Estacionó en la entrada, y mientras él la ayudaba a salir del coche, apareció en la puerta su mujer que les estaba esperando, ella y la viajera se dieron un abrazo. El matrimonio eran dueños del pequeño hotel de cuatro habitaciones, situado en un paraje solitario a un kilometro escaso del mar.
Solían pasar unas semanas todos los años allí, de manera que la relación con los dueños se había convertido en amistad. Dos años hacía, después de que su marido muriera, que ella no había vuelto.
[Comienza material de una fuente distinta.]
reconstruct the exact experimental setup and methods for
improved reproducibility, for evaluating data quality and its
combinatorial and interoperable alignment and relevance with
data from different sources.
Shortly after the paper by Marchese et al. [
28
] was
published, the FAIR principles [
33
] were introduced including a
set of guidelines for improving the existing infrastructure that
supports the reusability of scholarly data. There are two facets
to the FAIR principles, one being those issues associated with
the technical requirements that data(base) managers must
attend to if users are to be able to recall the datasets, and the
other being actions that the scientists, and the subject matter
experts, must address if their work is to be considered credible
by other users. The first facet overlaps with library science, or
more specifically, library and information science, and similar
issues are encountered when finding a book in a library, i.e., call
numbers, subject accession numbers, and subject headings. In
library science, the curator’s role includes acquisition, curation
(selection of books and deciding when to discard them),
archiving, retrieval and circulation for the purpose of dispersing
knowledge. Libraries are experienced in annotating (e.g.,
Esta vez venía a despedirse.
Los amigos, viendo el cansancio de ella, le propusieron subir a su habitación, la de siempre, y llevarle allí algo de cena, ella acepto subir pero rechazó la invitación, alegando que el cansancio la dejaba sin hambre.
Estuvo dos días descansando sin salir de la habitación , apenas probó la comida que le subieron y paso el tiempo sentada en la pequeña terraza mirando el mar; escudriñando el camino por el que la luz discurre durante el día; quería recuperar fuerzas para cumplir su intimo deseo.
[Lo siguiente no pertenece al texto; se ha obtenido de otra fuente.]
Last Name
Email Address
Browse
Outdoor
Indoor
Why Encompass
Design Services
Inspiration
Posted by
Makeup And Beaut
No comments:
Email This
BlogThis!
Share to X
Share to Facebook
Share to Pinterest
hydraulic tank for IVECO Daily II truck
El tercer día supo que era el momento. Dejo una nota de explicación y disculpa, y salió al atardecer; se alegró de no encontrarse con nadie; si pensaban que seguía en su habitación nadie la molestaría. Caminó despacio, como le permitían sus fuerzas, hasta donde solían ir su marido y ella para ver ponerse el sol. Un lugar entre las rocas, cerca de la orilla donde el mar las abraza. Llego vacilante, y se sentó apoyando la espalda en la roca, ésta le transmitió el calor que todavía guardaba.
El sol se acercaba al horizonte y las gaviotas desfilaban ante él aprovechando el último resplandor. Cerro los ojos y centró la atención en el lenguaje del mar; escuchó el orgasmo que provocaban rocas y olas entrelazadas, inhalo su intensa esencia. Atendió al viento que le susurraba mientras acariciaba su rostro y peinaba su pelo. Perdió la noción del tiempo.
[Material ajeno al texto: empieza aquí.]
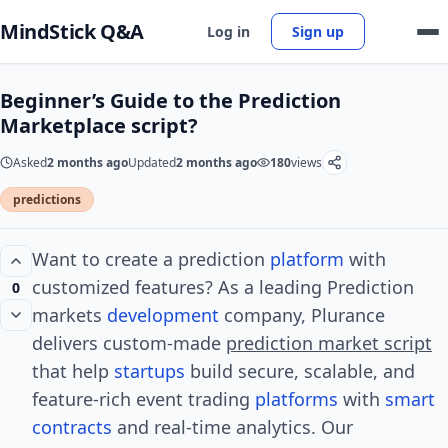
MindStick Q&A
Log in
Sign up
Beginner’s Guide to the Prediction
Marketplace script?
Asked
2 months ago
Updated
2 months ago
180
views
predictions
Want to create a prediction
platform
with
customized features? As a leading Prediction
0
markets
development
company, Plurance
delivers custom-made
prediction market script
that help
startups
build secure, scalable, and
feature-rich event trading
platforms
with
smart
contracts
and real-time analytics. Our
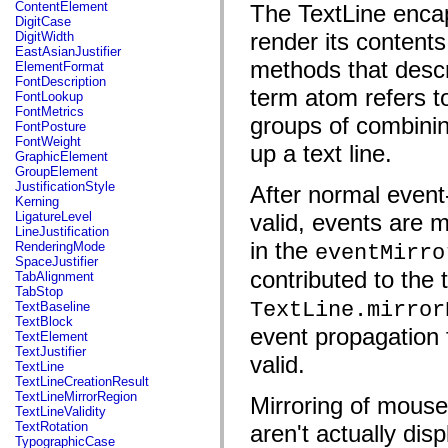
fl.events
ContentElement
The TextLine enca
fl.ik
DigitCase
fl.lang
render its contents
DigitWidth
fl.livepreview
EastAsianJustifier
fl.managers
methods that descr
ElementFormat
fl.motion
FontDescription
fl.motion.easing
term atom refers t
FontLookup
fl.rsl
FontMetrics
groups of combining
fl.text
FontPosture
fl.transitions
FontWeight
up a text line.
fl.transitions.easing
GraphicElement
fl.video
GroupElement
flash.accessibility
JustificationStyle
After normal event-d
flash.concurrent
Kerning
flash.crypto
LigatureLevel
valid, events are m
flash.data
LineJustification
flash.desktop
in the
RenderingMode
eventMirro
flash.display
SpaceJustifier
flash.display3D
contributed to the 
TabAlignment
flash.display3D.textures
TabStop
flash.errors
TextLine.mirror
TextBaseline
flash.events
TextBlock
event propagation f
flash.external
TextElement
flash.filesystem
TextJustifier
valid.
flash.filters
TextLine
flash.geom
TextLineCreationResult
flash.globalization
TextLineMirrorRegion
Mirroring of mouse
flash.html
TextLineValidity
flash.media
TextRotation
aren't actually dis
flash.net
TypographicCase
Abrió los ojos para ver y despedir al sol que ya se estaba acercando al ocaso. Todo empezaba a teñirse de de rojo. Una pátina rubí se extendía sobre la superficie del mar que ya era casi negro.
Cerró los ojos y observó su cuerpo, no sentía los pies, la roca en la que se apoyaba ya había perdido el calor en la medida que la noche avanzaba. El mar continuaba su incansable existencia. El viento, como su respiración, era cada vez mas frio y agitado.
Abrió los ojos para abandonar una vez más la oscuridad y la exterior estaba llena de luces. Nunca vio brillar tanto la noche, luego, se adentro en lo más profundo de ella.